Return a copy of every line in the data below that contains "operasional".
== Provided records ==
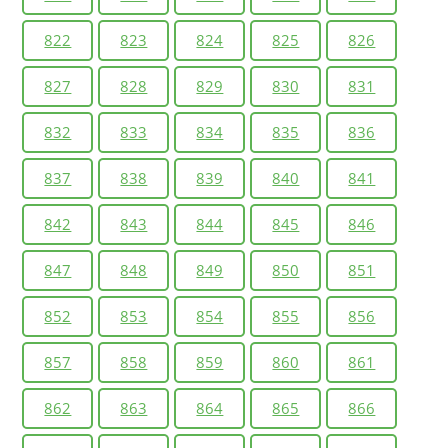
822
823
824
825
826
827
828
829
830
831
832
833
834
835
836
837
838
839
840
841
842
843
844
845
846
847
848
849
850
851
852
853
854
855
856
857
858
859
860
861
862
863
864
865
866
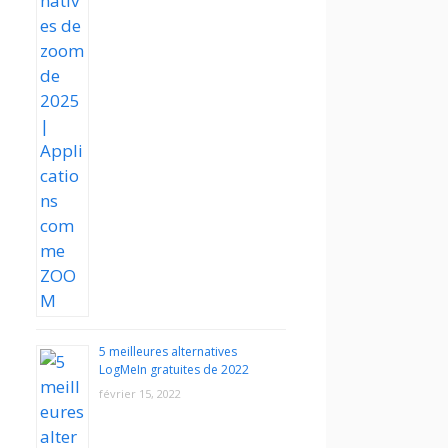
5 meilleures alternatives
LogMeIn gratuites de 2022
février 15, 2022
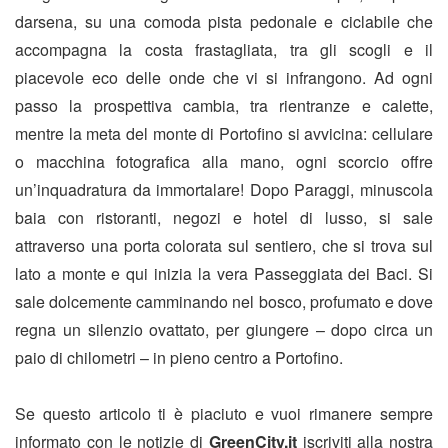
darsena, su una comoda pista pedonale e ciclabile che
accompagna la costa frastagliata, tra gli scogli e il
piacevole eco delle onde che vi si infrangono. Ad ogni
passo la prospettiva cambia, tra rientranze e calette,
mentre la meta del monte di Portofino si avvicina: cellulare
o macchina fotografica alla mano, ogni scorcio offre
un’inquadratura da immortalare! Dopo Paraggi, minuscola
baia con ristoranti, negozi e hotel di lusso, si sale
attraverso una porta colorata sul sentiero, che si trova sul
lato a monte e qui inizia la vera Passeggiata dei Baci. Si
sale dolcemente camminando nel bosco, profumato e dove
regna un silenzio ovattato, per giungere – dopo circa un
paio di chilometri – in pieno centro a Portofino.
Se questo articolo ti è piaciuto e vuoi rimanere sempre
informato con le notizie di
GreenCity.it
iscriviti alla nostra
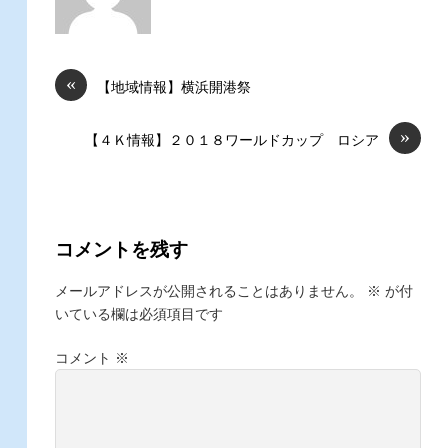
«
【地域情報】横浜開港祭
»
【４Ｋ情報】２０１８ワールドカップ ロシア
コメントを残す
メールアドレスが公開されることはありません。
※
が付
いている欄は必須項目です
コメント
※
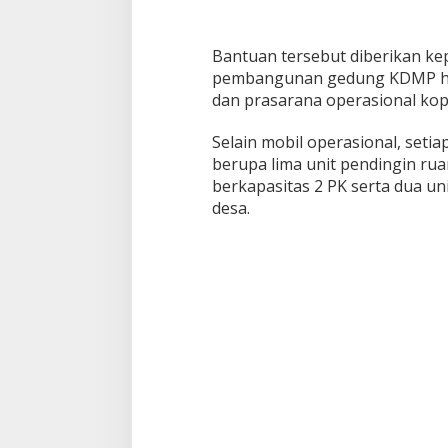
Bantuan tersebut diberikan ke
pembangunan gedung KDMP hin
dan prasarana operasional kop
Selain mobil operasional, seti
berupa lima unit pendingin ruan
berkapasitas 2 PK serta dua un
desa.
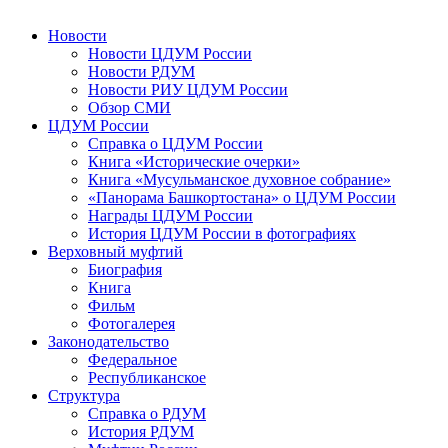
Новости
Новости ЦДУМ России
Новости РДУМ
Новости РИУ ЦДУМ России
Обзор СМИ
ЦДУМ России
Справка о ЦДУМ России
Книга «Исторические очерки»
Книга «Мусульманское духовное собрание»
«Панорама Башкортостана» о ЦДУМ России
Награды ЦДУМ России
История ЦДУМ России в фотографиях
Верховный муфтий
Биография
Книга
Фильм
Фотогалерея
Законодательство
Федеральное
Республиканское
Структура
Справка о РДУМ
История РДУМ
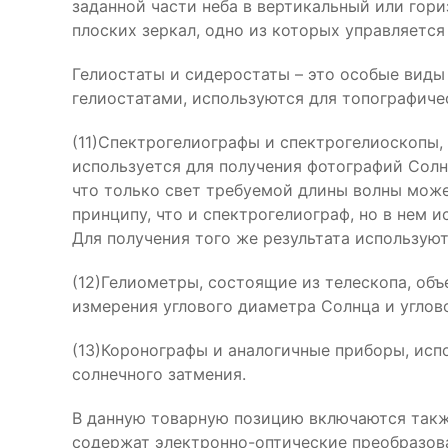
заданной части неба в вертикальный или гори
плоских зеркал, одно из которых управляетс
Гелиостаты и сидеростаты – это особые виды
гелиостатами, используются для топографиче
(11)Спектрогелиографы и спектрогелиоскопы
используется для получения фотографий Солн
что только свет требуемой длины волны може
принципу, что и спектрогелиограф, но в нем
Для получения того же результата использую
(12)Гелиометры, состоящие из телескопа, объ
измерения углового диаметра Солнца и углов
(13)Коронографы и аналогичные приборы, исп
солнечного затмения.
В данную товарную позицию включаются также
содержат электронно-оптические преобразов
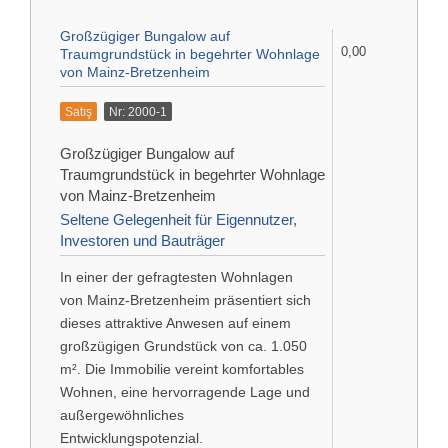
İlişki
Großzügiger Bungalow auf
0,00
Almanca
Traumgrundstück in begehrter Wohnlage
von Mainz-Bretzenheim
Künye (DE)
English
Satış
Nr: 2000-1
Gizlilik Politikası (DE)
Großzügiger Bungalow auf
Traumgrundstück in begehrter Wohnlage
Yasal bilgi (DE)
von Mainz-Bretzenheim
Seltene Gelegenheit für Eigennutzer,
Investoren und Bauträger
koşullar (DE)
In einer der gefragtesten Wohnlagen
von
Mainz-Bretzenheim
präsentiert sich
dieses attraktive Anwesen auf einem
großzügigen Grundstück von ca. 1.050
m². Die Immobilie vereint komfortables
Wohnen, eine hervorragende Lage und
außergewöhnliches
Entwicklungspotenzial.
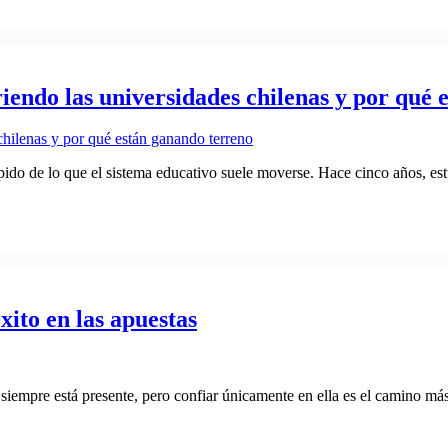
iendo las universidades chilenas y por qué 
pido de lo que el sistema educativo suele moverse. Hace cinco años, estu
éxito en las apuestas
 siempre está presente, pero confiar únicamente en ella es el camino más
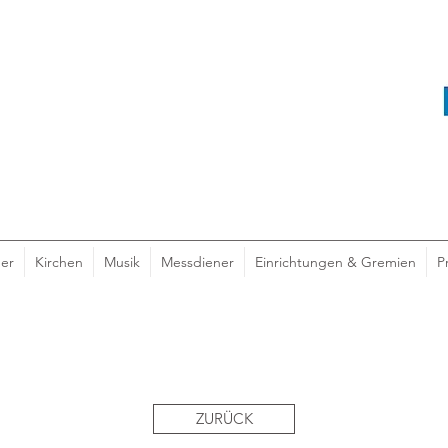
er
Kirchen
Musik
Messdiener
Einrichtungen & Gremien
P
ZURÜCK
===
• Answer to the problem:
dan prasarana operasional kop
Selain mobil operasional, seti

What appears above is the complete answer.